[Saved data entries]
══════════════════════════════

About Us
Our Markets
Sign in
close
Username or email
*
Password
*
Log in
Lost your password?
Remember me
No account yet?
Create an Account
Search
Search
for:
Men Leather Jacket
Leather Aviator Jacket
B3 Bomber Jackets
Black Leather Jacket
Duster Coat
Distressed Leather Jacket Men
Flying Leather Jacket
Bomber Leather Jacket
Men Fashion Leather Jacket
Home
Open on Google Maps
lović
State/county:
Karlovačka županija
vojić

══════════════════════════════

What to produce:
Filter the entries above and keep only the lines with the word "Bomber".

Written solution:
B3 Bomber Jackets
Bomber Leather Jacket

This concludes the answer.